Kensington won their third XXXX Gold One Day Cup for the decade, defeating Northern Districts at Adelaide Oval on 14 February 2010. Batting first, the Browns posted 193 set up by James Hilditch and Aaron O'Brien. The Jets were in early trouble at 5 for 23 and then 6 for 61 before a late order partnership pushed Northerns to 7 for 159 but eventually bowled out for 172 with lone hand of Steven Marks 78 not out the only real resistance. Mark Cleary and Elliot Opie took three wickets each in an all-round effort by the Browns.

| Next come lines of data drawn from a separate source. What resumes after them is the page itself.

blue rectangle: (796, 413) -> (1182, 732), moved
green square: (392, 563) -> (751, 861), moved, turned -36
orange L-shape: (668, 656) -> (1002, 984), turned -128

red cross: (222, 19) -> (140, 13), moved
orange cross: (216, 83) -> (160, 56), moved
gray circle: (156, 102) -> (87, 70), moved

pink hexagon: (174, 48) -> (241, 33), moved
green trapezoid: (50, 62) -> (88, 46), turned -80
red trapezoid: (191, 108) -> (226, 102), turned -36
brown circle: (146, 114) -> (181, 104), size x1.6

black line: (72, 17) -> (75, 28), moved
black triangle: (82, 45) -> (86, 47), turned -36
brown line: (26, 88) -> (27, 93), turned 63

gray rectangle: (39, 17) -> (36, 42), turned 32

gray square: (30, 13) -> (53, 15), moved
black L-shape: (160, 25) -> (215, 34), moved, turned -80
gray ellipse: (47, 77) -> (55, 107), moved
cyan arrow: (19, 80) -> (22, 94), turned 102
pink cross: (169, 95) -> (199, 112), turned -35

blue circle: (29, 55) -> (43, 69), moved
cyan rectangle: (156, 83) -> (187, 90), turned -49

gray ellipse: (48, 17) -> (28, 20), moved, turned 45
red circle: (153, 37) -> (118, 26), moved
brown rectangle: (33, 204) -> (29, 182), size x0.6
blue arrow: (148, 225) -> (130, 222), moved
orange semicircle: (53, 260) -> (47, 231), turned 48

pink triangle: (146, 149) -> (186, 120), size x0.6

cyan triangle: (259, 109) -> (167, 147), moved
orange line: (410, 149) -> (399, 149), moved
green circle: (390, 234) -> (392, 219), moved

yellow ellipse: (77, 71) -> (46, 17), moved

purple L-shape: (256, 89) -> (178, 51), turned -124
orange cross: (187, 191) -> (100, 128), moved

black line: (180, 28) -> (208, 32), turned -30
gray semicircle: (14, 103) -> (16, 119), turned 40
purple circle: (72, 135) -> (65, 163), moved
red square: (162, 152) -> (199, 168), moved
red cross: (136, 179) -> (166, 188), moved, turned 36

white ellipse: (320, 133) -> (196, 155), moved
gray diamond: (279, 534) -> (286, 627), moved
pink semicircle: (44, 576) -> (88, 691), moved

Kensington finished ninth on the table in the 2009/10 season.

==2010–2011 season==
Kensington signed Rob Cassell after he was recruited by SACA for the state side. The Browns unable to defend their One Day title after being losing to Woodville in the semi-final. They did make the Two Day Grand Final after defeating Woodville in another low-scoring affair. Kensington then went on to defeat minor premiers Sturt at Adelaide Oval on 26 and 27 March 2011.

==2015–2016 season==
Kensington again was captained by Jake Brown and were coached by Ben Johnswood. The A Grade finished 4th and were knocked out in the semi-finals by Tea Tree Gully. It was a successful season with Alex Ross, Daniel Worrall and Elliot Opie all playing for the state side during the year.